All current and future Toronto police officers will be given gay and lesbian sensitivity training under an unprecedented settlement of litigation that erupted after a controversial bathhouse raid in 2000.
The Toronto Police Service will also pay $350,000 to a group of lesbian complainants, The Globe and Mail has learned. The money will go toward specific charities and to cover legal fees.
The unique settlement ends one of the most controversial events in the fitful history of relations between Toronto police and the city's thriving gay community.
Under the deal, everyone on the 7,260-member force -- from rookie constables to the chief of police -- will be required to take training that pays particular attention to searches involving the gay, lesbian and transgendered communities.
The agreement was approved in camera by the Toronto Police Services Board yesterday and is expected to be finalized today.
The settlement of the civil suit will not be complete until it receives court approval.
"It feels like the end of a very long journey," said J.P. Hornick, one of the complainants. "It has been a gruelling process. On a personal level, I would have to use the word vindication.
"The sensitivity training will happen at all levels -- not just officers on the beat, but the top brass as well," Ms. Hornick said. "The larger battle here is for the police to understand the community they serve. That is the most important and exciting part for me."
On Sept. 14, 2000, several police officers raided a special event known as the Pussy Palace, a lesbian bathhouse, in which 355 scantily clad women were gathered.
When the party was in full swing, two female police officers first slipped inside to check for possible liquor violations, then quickly summoned five male officers.
The officers allegedly entered private rooms and lingered in areas where the patrons' nudity was most evident, including "the sling room" and "the photo room."
Complainants alleged that their feelings of violation and intimidation were akin to being strip-searched.
The Toronto Women's Bathhouse Committee launched a human-rights complaint, and several of its members also initiated a $1.5-million class-action lawsuit.
The Ontario Human Rights Commission announced last fall that it would hold a rare public hearing into the incident -- apparently the first time police had faced a hearing over alleged misconduct in carrying out their duties.
The inquiry could have taken up to two years and involved testimony from dozens of witnesses.
As part of the pending settlement, the complainants have agreed to drop the human-rights complaint and their lawsuit against the Toronto Police Services Board.
Hart Schwartz, director of legal services for the rights commission, said last night that he could not comment on any settlement until it has been finalized.

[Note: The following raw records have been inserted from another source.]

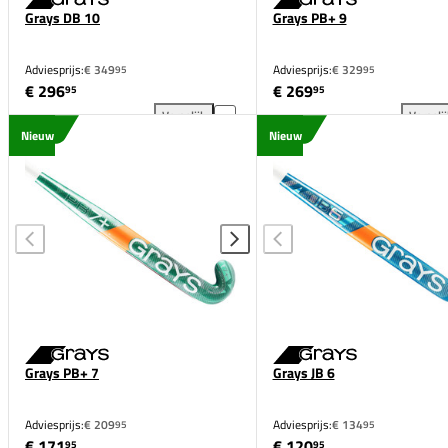
Grays DB 10
Grays PB+ 9
Adviesprijs:
€ 349
Adviesprijs:
€ 329
95
95
€ 296
€ 269
95
95
Vergelijk
Vergeli
Grays DB 10 toevoegen aan vergelijking
Gra
Nieuw
Nieuw
Grays PB+ 7
Grays JB 6
Adviesprijs:
€ 209
Adviesprijs:
€ 134
95
95
€ 171
€ 120
95
95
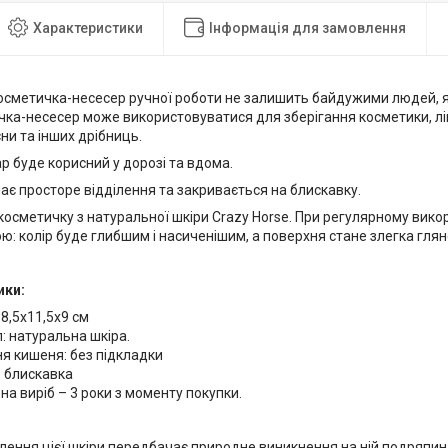
Характеристики
Інформація для замовлення
осметичка-несесер ручної роботи не залишить байдужими людей, які
чка-несесер може використовуватися для зберігання косметики, лік
єни та інших дрібниць.
р буде корисний у дорозі та вдома.
ає просторе відділення та закривається на блискавку.
осметичку з натуральної шкіри Crazy Horse. При регулярному вико
: колір буде глибшим і насиченішим, а поверхня стане злегка гля
ики:
18,5х11,5х9 см
: натуральна шкіра.
я кишеня: без підкладки
: блискавка
 на виріб – 3 роки з моменту покупки.
ення цієї шкіри передбачає природне виникнення на ній подряпин і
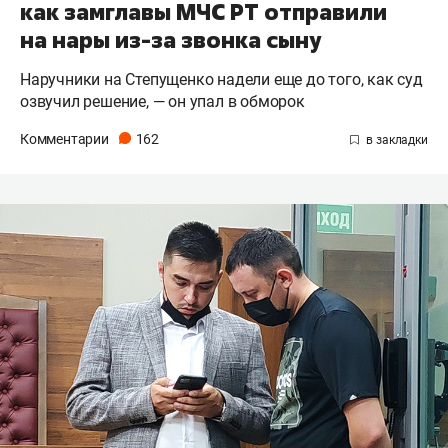
как замглавы МЧС РТ отправили
на нары из-за звонка сыну
Наручники на Степущенко надели еще до того, как суд
озвучил решение, — он упал в обморок
Комментарии
162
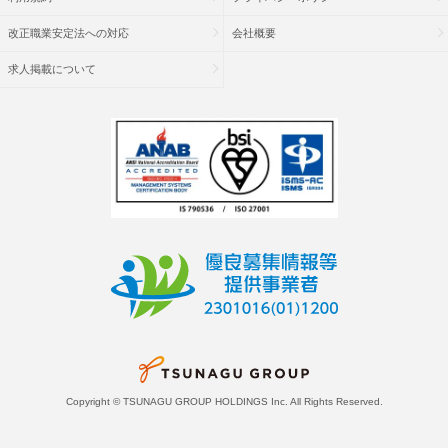
改正職業安定法への対応
会社概要
求人掲載について
Copyright © TSUNAGU GROUP HOLDINGS Inc. All Rights Reserved.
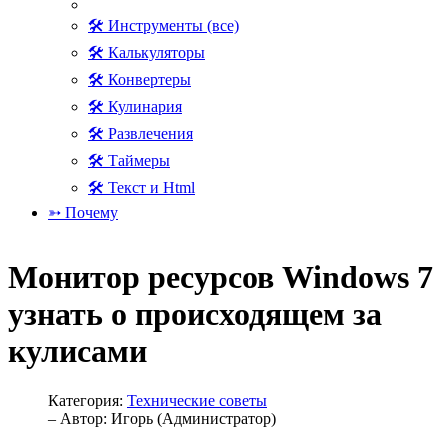
🛠 Инструменты (все)
🛠 Калькуляторы
🛠 Конвертеры
🛠 Кулинария
🛠 Развлечения
🛠 Таймеры
🛠 Текст и Html
➳ Почему
Монитор ресурсов Windows 7
узнать о происходящем за
кулисами
Категория:
Технические советы
– Автор:
Игорь (Администратор)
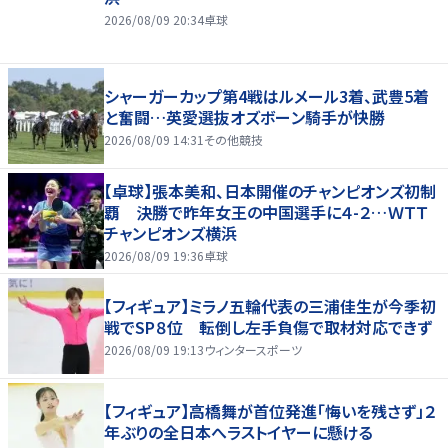
2026/08/09 20:34
卓球
シャーガーカップ第4戦はルメール3着、武豊5着
と奮闘…英愛選抜オズボーン騎手が快勝
2026/08/09 14:31
その他競技
【卓球】張本美和、日本開催のチャンピオンズ初制
覇 決勝で昨年女王の中国選手に４-２…ＷＴＴ
チャンピオンズ横浜
2026/08/09 19:36
卓球
【フィギュア】ミラノ五輪代表の三浦佳生が今季初
戦でSP８位 転倒し左手負傷で取材対応できず
2026/08/09 19:13
ウィンタースポーツ
【フィギュア】高橋舞が首位発進「悔いを残さず」２
年ぶりの全日本へラストイヤーに懸ける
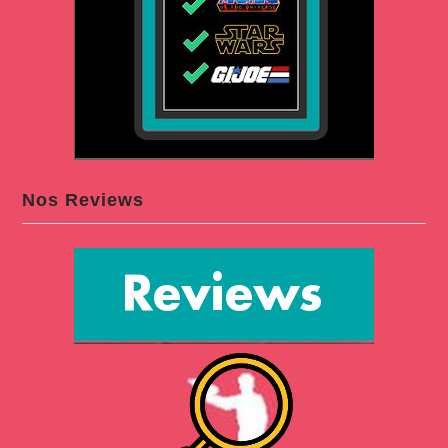
Nos Reviews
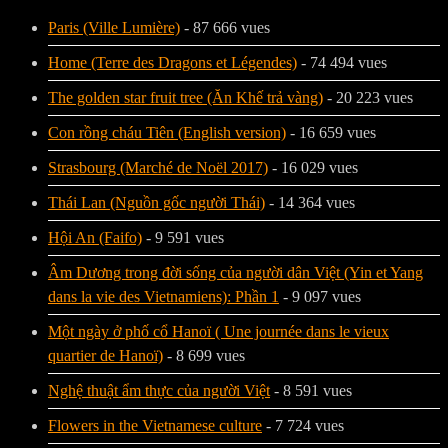
Paris (Ville Lumière)
- 87 666 vues
Home (Terre des Dragons et Légendes)
- 74 494 vues
The golden star fruit tree (Ăn Khế trả vàng)
- 20 223 vues
Con rồng cháu Tiên (English version)
- 16 659 vues
Strasbourg (Marché de Noël 2017)
- 16 029 vues
Thái Lan (Nguồn gốc người Thái)
- 14 364 vues
Hội An (Faifo)
- 9 591 vues
Âm Dương trong đời sống của người dân Việt (Yin et Yang
dans la vie des Vietnamiens): Phần 1
- 9 097 vues
Một ngày ở phố cổ Hanoï ( Une journée dans le vieux
quartier de Hanoï)
- 8 699 vues
Nghệ thuật ẩm thực của người Việt
- 8 591 vues
Flowers in the Vietnamese culture
- 7 724 vues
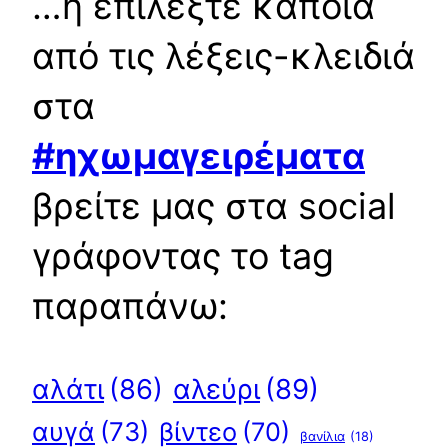
…ή επιλέξτε κάποια
από τις λέξεις-κλειδιά
στα
#ηχωμαγειρέματα
βρείτε μας στα social
γράφοντας το tag
παραπάνω:
αλεύρι
(89)
αλάτι
(86)
αυγά
(73)
βίντεο
(70)
βανίλια
(18)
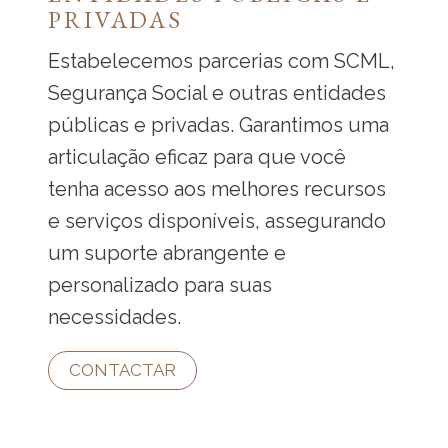
PRIVADAS
Estabelecemos parcerias com SCML,
Segurança Social e outras entidades
públicas e privadas. Garantimos uma
articulação eficaz para que você
tenha acesso aos melhores recursos
e serviços disponíveis, assegurando
um suporte abrangente e
personalizado para suas
necessidades.
CONTACTAR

A lawyer for the complainants, Frank Addario, said he was not authorized to comment. Lawyers representing the police were also unavailable for comment.
Held under a special liquor permit, the Pussy Palace party was the fourth such event to bring lesbians together "to have fun and explore sexuality in a safe and supportive environment."
Police charged two organizers with six liquor violations, including three counts of permitting disorderly conduct.
In 2002, Judge Peter Hryn of the Ontario Court stayed the charges, ruling that the defendants' right to privacy had been seriously violated in a situation that involved no urgent police action.
Madam Justice Janet McFarland of Ontario Superior Court later charged a jury at a defamation trial connected to the raid, stating: "It is no part of a police officer's job to breach the Charter of Rights of any citizen. To do so is misconduct of the most serious kind."
Several officers named personally in the complaint told the rights commission that they mounted the raid after receiving two anonymous complaints alleging drug use, physical violence and inappropriate sexual activity.
Ms. Hornick said last night that she attributes the agreement to a new atmosphere on the services board created by Mayor David Miller.
"Things have changed dramatically under Mayor Miller," she said.
"Before this, there was a real reluctance by the police to look at themselves."